Task to complete: Retype the data below verbatim; pictures do not belong in the copy.

Records drawn from a dataset:

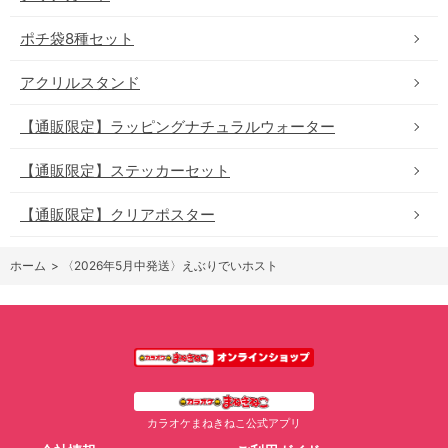
ポチ袋8種セット
アクリルスタンド
【通販限定】ラッピングナチュラルウォーター
【通販限定】ステッカーセット
【通販限定】クリアポスター
ホーム
>
〈2026年5月中発送〉えぶりでいホスト
カラオケまねきねこ公式アプリ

Task solution:
ポチ袋8種セット
アクリルスタンド
【通販限定】ラッピングナチュラルウォーター
【通販限定】ステッカーセット
【通販限定】クリアポスター
ホーム
>
〈2026年5月中発送〉えぶりでいホスト
カラオケまねきねこ公式アプリ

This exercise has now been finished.